▶ **Try it**: For these records, count the lines containing the word "madera" and respond with the number alone.

::: Information :::

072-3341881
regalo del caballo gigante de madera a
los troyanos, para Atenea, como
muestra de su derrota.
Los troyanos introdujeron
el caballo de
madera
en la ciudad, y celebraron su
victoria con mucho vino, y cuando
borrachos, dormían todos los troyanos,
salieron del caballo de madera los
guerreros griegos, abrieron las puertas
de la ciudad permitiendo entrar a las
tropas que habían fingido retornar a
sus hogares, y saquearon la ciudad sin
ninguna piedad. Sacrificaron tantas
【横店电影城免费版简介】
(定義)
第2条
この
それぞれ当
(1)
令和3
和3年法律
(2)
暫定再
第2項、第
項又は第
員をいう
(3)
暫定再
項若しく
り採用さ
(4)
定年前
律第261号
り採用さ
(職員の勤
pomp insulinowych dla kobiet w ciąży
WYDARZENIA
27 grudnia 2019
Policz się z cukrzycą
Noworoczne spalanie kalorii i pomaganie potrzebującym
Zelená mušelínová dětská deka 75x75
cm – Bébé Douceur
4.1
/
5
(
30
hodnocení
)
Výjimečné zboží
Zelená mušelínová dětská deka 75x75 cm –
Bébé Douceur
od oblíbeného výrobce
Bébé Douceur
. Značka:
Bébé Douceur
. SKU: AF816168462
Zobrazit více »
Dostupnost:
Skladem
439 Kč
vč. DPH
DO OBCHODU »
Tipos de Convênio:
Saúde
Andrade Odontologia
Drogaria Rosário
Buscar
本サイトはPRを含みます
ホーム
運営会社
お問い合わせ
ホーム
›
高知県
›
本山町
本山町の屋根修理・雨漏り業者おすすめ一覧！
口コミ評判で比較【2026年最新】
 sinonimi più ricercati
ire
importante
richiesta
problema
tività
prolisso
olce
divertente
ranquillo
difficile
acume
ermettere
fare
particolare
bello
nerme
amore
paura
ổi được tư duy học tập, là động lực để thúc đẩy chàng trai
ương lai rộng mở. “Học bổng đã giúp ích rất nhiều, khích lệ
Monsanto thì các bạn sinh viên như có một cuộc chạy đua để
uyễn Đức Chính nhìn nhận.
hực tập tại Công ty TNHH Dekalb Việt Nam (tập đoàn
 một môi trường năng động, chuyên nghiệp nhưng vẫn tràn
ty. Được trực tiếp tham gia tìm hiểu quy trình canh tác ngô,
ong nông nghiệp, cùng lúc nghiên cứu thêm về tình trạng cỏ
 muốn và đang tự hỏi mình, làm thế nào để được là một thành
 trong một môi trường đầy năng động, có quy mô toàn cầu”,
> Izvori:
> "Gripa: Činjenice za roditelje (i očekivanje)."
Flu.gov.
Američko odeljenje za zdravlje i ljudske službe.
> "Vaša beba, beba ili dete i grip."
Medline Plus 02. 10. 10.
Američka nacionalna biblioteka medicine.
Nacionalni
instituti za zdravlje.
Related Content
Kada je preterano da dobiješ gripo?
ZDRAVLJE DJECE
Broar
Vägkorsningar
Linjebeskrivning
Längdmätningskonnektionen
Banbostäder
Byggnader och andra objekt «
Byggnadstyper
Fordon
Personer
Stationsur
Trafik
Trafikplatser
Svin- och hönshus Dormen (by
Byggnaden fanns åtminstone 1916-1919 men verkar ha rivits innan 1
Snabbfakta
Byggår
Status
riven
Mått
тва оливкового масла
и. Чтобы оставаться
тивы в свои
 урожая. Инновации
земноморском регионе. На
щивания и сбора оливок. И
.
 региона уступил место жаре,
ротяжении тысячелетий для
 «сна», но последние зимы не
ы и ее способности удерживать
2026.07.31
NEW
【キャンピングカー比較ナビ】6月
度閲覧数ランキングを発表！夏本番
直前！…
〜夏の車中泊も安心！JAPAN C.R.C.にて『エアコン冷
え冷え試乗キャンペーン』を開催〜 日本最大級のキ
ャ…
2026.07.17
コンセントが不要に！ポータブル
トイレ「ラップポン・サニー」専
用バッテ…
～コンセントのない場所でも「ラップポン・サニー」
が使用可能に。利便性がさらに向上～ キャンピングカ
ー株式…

:::

▶ **Problem solution**: 3